6. Sacramento, California
Sacramento is close enough to the San Francisco Bay Area to have its housing market seriously impacted by the regional migration in the area. Real estate prices soared by a whopping 40% from May 2020 to May 2022 there, up to $610,000 per home on average.
They then fell faster than any other city on this list, which is bad news for folks who recently purchased property there, even after shopping for the best mortgage lender.
5. Las Vegas, Nevada
Housing costs in Las Vegas increased by 26.8% from May 2020 to May 2022, the third-highest increase of all cities in the U.S. Those prices then turned around and cooled dramatically in the first half of 2022.
Couple those numbers with the astounding migration levels in Sin City (on par with Phoenix) and you can see real reason for concern.
4. North Port, Florida
If you don’t live in the Sunshine State, you might never have heard of North Port before, but plenty of pandemic buyers swept in to raise home prices by 23.3% in 2021. Prices then chilled out in 2022 in this Gulf Coast city with higher-than-average migration.
What really sticks out about North Port is the fact that a fifth of all homes there are vacation homes, the second-highest number on this list.
3. Cape Coral, Florida
Right around the corner to the south of North Port is Cape Coral. The stats for this city are very similar to its neighbor, although it does have the highest number of second homes on this list: 23.4%, a truly staggering amount.
The cost of residences also dropped faster and harder in early 2022 than it did in North Port.
2. Boise, Idaho
Boise occupies the No. 2 position, as property prices increased there by 30.9% in 2021, by far the highest number on this list. Overwhelmingly, this was due to cash buyers from California pouring in to gobble up houses they could now work from.
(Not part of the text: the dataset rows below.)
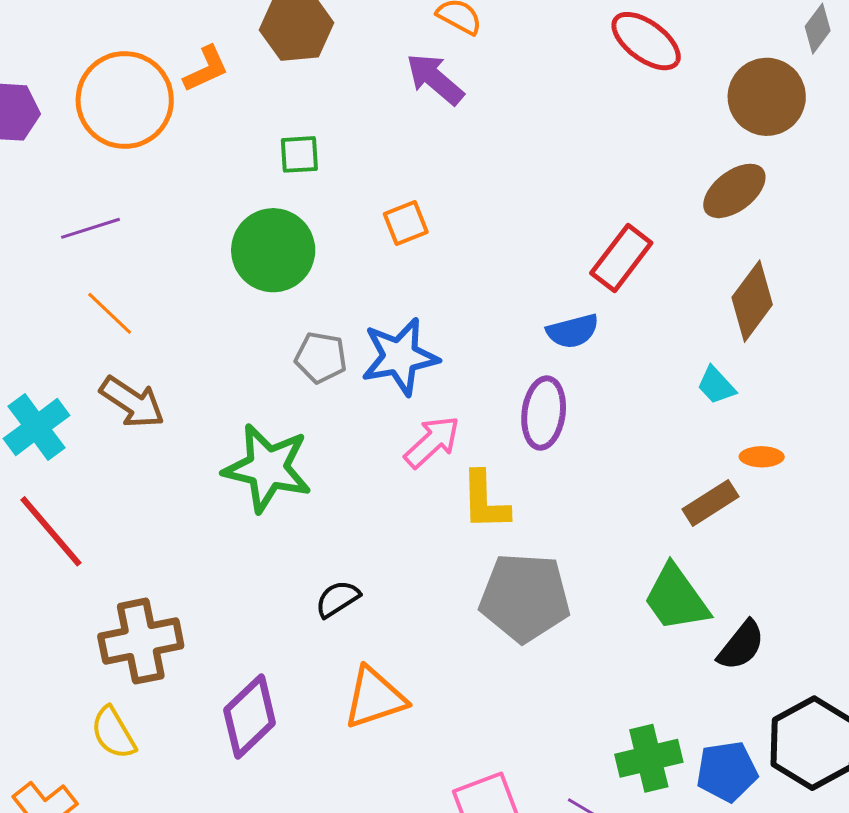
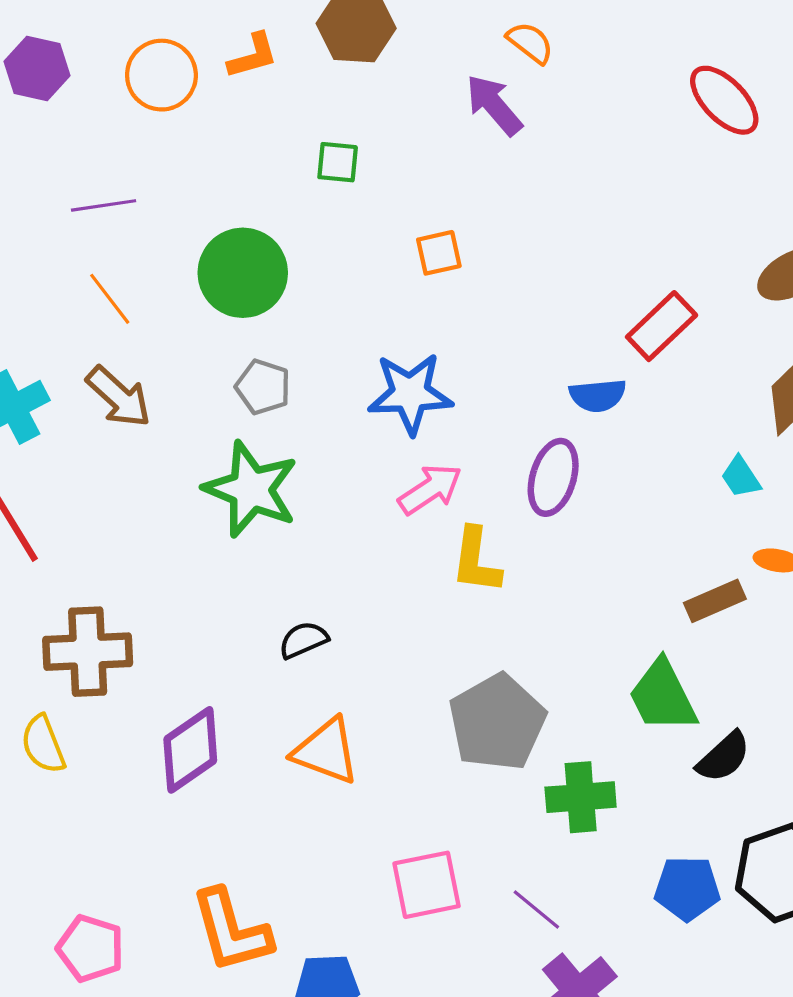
orange circle: (125, 100) -> (161, 75), size x0.7
green circle: (273, 250) -> (243, 273), moved
gray pentagon: (321, 358) -> (263, 387), moved
gray pentagon: (525, 598) -> (497, 722), moved, turned 30
orange triangle: (375, 698) -> (326, 751), turned 30
green cross: (649, 758) -> (581, 797), moved

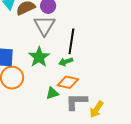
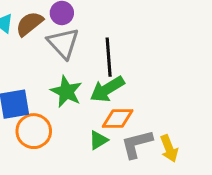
green arrow: (66, 62) -> (107, 89), size x1.6
yellow arrow: (96, 109) -> (169, 148), turned -42

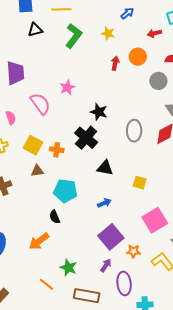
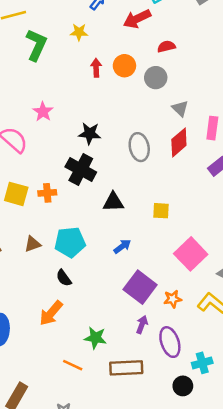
red arrow: (154, 33) -> (137, 19), size x1.5
orange circle: (138, 57) -> (124, 66), moved
brown triangle: (37, 171) -> (32, 244), moved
That rush was short-lived though, and prices plummeted on par with Stockton during the first half of 2022.
1. Riverside, California
The No. 1 most vulnerable housing market in America if a recession hits is Riverside, California, a Southern California city east of Los Angeles in the Inland Empire.
The primary reason for this is staggering migration levels — the highest on this list by far — as people flocked to the area during the pandemic.
People relocating from Los Angeles and San Francisco were the primary drivers of home price increases, which could be poised to drop dramatically in the future.
There are a variety of housing markets at risk if there is a recession, many of them in Florida or impacted by folks leaving California for cheaper pastures. That movement caused prices to soar, then in some cases plummet.
While common first-time homebuyer questions include when to buy a home, conventional wisdom went out the window during the height of the COVID-19 pandemic. That shows that you sometimes can’t predict what can impact real estate.